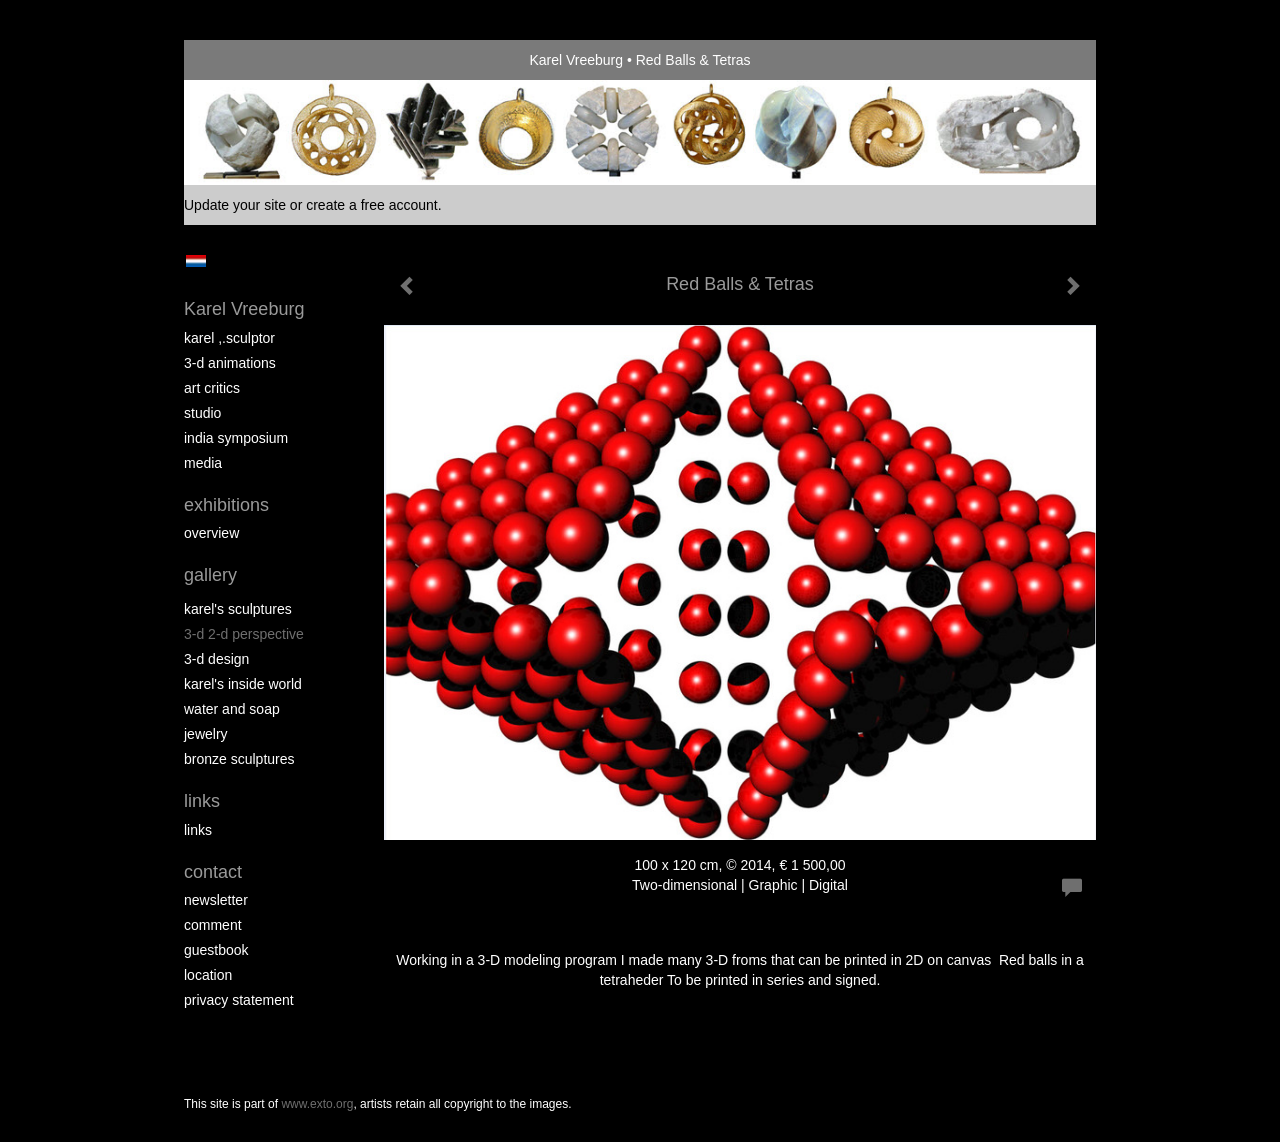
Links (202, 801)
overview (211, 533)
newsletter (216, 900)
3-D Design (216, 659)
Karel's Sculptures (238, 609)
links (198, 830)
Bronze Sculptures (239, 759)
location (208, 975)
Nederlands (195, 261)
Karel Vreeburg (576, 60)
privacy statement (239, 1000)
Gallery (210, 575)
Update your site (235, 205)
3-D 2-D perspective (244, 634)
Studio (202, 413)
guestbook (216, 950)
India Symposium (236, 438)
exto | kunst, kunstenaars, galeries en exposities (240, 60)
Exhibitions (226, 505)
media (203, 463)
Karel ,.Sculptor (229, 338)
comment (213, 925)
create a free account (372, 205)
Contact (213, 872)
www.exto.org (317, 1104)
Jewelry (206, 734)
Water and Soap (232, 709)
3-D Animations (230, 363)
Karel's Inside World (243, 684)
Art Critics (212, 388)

◆ **What you have to do**
Return each line of the listing that holds the string "Karel".

◆ **Reply to the task**
Karel's Sculptures (238, 609)
Karel Vreeburg (576, 60)
Karel ,.Sculptor (229, 338)
Karel's Inside World (243, 684)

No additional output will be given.